Petitioners contend that the rationale of the Hicks case is applicable in this case, arguing:
The basis for the Hicks holding, that the IRS cannot be permitted to say one thing yet mean another, is directly applicable to the present case. In this case, Respondent's authorized representatives objectively manifested a rejection of Petitioners' offer to extend the statute of limitations * * *. Respondent's agents informed Petitioners' representative that the proffered Form 872 was "unacceptable," * * * and on two separate occasions after the alleged "acceptance" of the First 872, sought a different extension from Petitioners * * *. These overt acts were directly at odds with Respondent's alleged silent acceptance of the First 872 and directly misled Petitioners.
As discussed earlier, the record in this case does not support petitioners' factual assumptions.

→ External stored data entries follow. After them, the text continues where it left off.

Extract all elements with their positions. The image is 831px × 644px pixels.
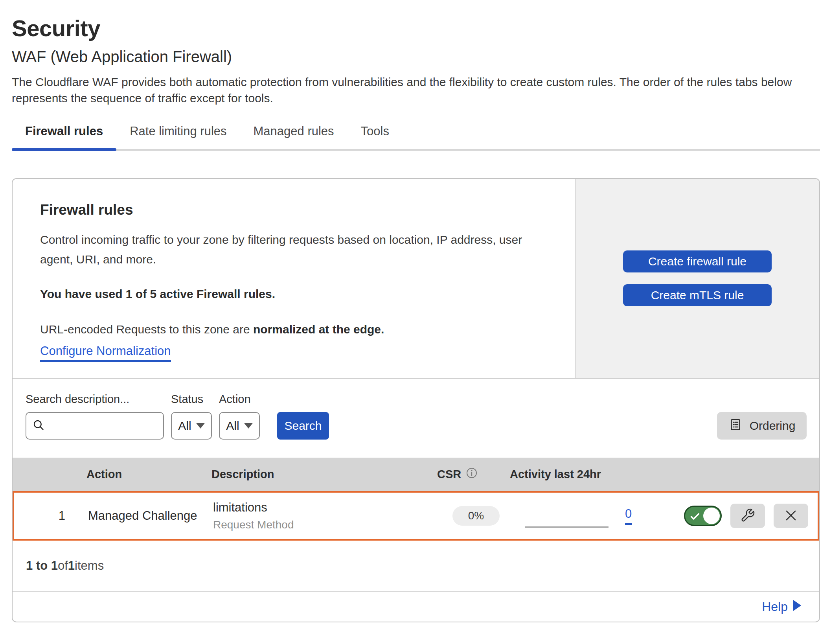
page-title: Security bbox=[12, 16, 820, 41]
header-action: Action bbox=[75, 468, 201, 481]
tab-label: Rate limiting rules bbox=[130, 124, 226, 138]
search-label: Search description... bbox=[26, 393, 164, 406]
action-select-value: All bbox=[226, 419, 239, 432]
configure-normalization-link[interactable]: Configure Normalization bbox=[40, 344, 171, 362]
pagination-summary: 1 to 1 of 1 items bbox=[13, 541, 819, 592]
tab-label: Firewall rules bbox=[25, 124, 103, 138]
security-waf-page: Security WAF (Web Application Firewall) … bbox=[0, 16, 831, 622]
header-description: Description bbox=[201, 468, 437, 481]
create-firewall-rule-button[interactable]: Create firewall rule bbox=[623, 250, 772, 272]
toggle-knob bbox=[703, 508, 720, 524]
info-icon[interactable] bbox=[466, 467, 478, 482]
tab-firewall-rules[interactable]: Firewall rules bbox=[12, 124, 116, 149]
ordering-button[interactable]: Ordering bbox=[717, 412, 807, 440]
normalization-note: URL-encoded Requests to this zone are no… bbox=[40, 323, 551, 336]
status-select[interactable]: All bbox=[171, 412, 212, 440]
action-label: Action bbox=[219, 393, 260, 406]
rule-order: 1 bbox=[14, 509, 77, 523]
normalization-note-bold: normalized at the edge. bbox=[253, 323, 384, 336]
action-filter-group: Action All bbox=[219, 393, 260, 440]
section-description: Control incoming traffic to your zone by… bbox=[40, 230, 551, 269]
status-filter-group: Status All bbox=[171, 393, 212, 440]
action-select[interactable]: All bbox=[219, 412, 260, 440]
actions-panel: Create firewall rule Create mTLS rule bbox=[575, 179, 819, 378]
tab-label: Tools bbox=[361, 124, 389, 138]
csr-badge: 0% bbox=[452, 506, 500, 526]
rule-enabled-toggle[interactable] bbox=[684, 506, 722, 526]
pagination-total: 1 bbox=[68, 559, 75, 573]
chevron-down-icon bbox=[196, 423, 205, 429]
search-input[interactable] bbox=[49, 419, 158, 433]
page-subtitle: WAF (Web Application Firewall) bbox=[12, 47, 820, 66]
check-icon bbox=[689, 512, 700, 521]
firewall-rules-card: Firewall rules Control incoming traffic … bbox=[12, 178, 820, 622]
activity-sparkline bbox=[525, 504, 609, 528]
normalization-note-prefix: URL-encoded Requests to this zone are bbox=[40, 323, 253, 336]
search-filter-group: Search description... bbox=[26, 393, 164, 440]
overview-text-panel: Firewall rules Control incoming traffic … bbox=[13, 179, 575, 378]
help-arrow-icon bbox=[792, 600, 802, 614]
activity-count-link[interactable]: 0 bbox=[625, 507, 632, 525]
search-icon bbox=[32, 418, 45, 433]
rule-activity-cell: 0 bbox=[509, 504, 671, 528]
header-activity: Activity last 24hr bbox=[508, 468, 669, 481]
status-select-value: All bbox=[178, 419, 191, 432]
header-csr: CSR bbox=[437, 467, 508, 482]
help-link[interactable]: Help bbox=[762, 600, 802, 614]
rule-controls-cell bbox=[671, 504, 818, 528]
rule-table-row[interactable]: 1 Managed Challenge limitations Request … bbox=[13, 491, 819, 541]
tab-label: Managed rules bbox=[254, 124, 334, 138]
tab-managed-rules[interactable]: Managed rules bbox=[240, 124, 347, 149]
wrench-icon bbox=[740, 508, 755, 524]
create-mtls-rule-button[interactable]: Create mTLS rule bbox=[623, 284, 772, 306]
search-button[interactable]: Search bbox=[277, 412, 329, 440]
edit-rule-button[interactable] bbox=[730, 504, 765, 528]
rules-table-header: Action Description CSR Activity last 24h… bbox=[13, 458, 819, 491]
search-box bbox=[26, 412, 164, 440]
page-description: The Cloudflare WAF provides both automat… bbox=[12, 74, 820, 106]
usage-summary: You have used 1 of 5 active Firewall rul… bbox=[40, 287, 551, 301]
delete-rule-button[interactable] bbox=[774, 504, 808, 528]
section-heading: Firewall rules bbox=[40, 202, 551, 218]
pagination-of: of bbox=[58, 559, 68, 573]
tab-rate-limiting-rules[interactable]: Rate limiting rules bbox=[116, 124, 240, 149]
filter-bar: Search description... Status All Action bbox=[13, 379, 819, 458]
rule-description: limitations bbox=[213, 500, 439, 515]
firewall-rules-overview: Firewall rules Control incoming traffic … bbox=[13, 179, 819, 379]
rule-csr-cell: 0% bbox=[439, 506, 509, 526]
tab-tools[interactable]: Tools bbox=[347, 124, 403, 149]
pagination-range: 1 to 1 bbox=[26, 559, 58, 573]
rule-action: Managed Challenge bbox=[77, 509, 203, 523]
waf-tabbar: Firewall rules Rate limiting rules Manag… bbox=[12, 124, 820, 151]
status-label: Status bbox=[171, 393, 212, 406]
help-link-label: Help bbox=[762, 600, 788, 614]
help-row: Help bbox=[13, 592, 819, 622]
chevron-down-icon bbox=[244, 423, 253, 429]
rule-expression: Request Method bbox=[213, 519, 439, 531]
ordering-button-label: Ordering bbox=[750, 419, 796, 432]
header-csr-label: CSR bbox=[437, 468, 461, 481]
pagination-items: items bbox=[75, 559, 104, 573]
rule-description-cell: limitations Request Method bbox=[203, 500, 439, 531]
close-icon bbox=[783, 508, 798, 524]
ordering-list-icon bbox=[728, 418, 743, 434]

The Court concludes that respondent did not reject the 9/30/90 Form 872; that form was accepted by respondent; and the subsequent communications were for the purposes of furthering petitioners' desire to have their case considered by IRS Appeals. Moreover, respondent's agents expressly stated that restricted consents to extend the periods of limitation for 1983 and 1986 were unacceptable. There was no overt evidence in this case, as in the Hicks case, to sustain petitioners' contentions.
Accordingly, we hold that respondent is not barred from the assessment and collection of taxes as to petitioners' 1983 tax year.
Decision will be entered under Rule 155.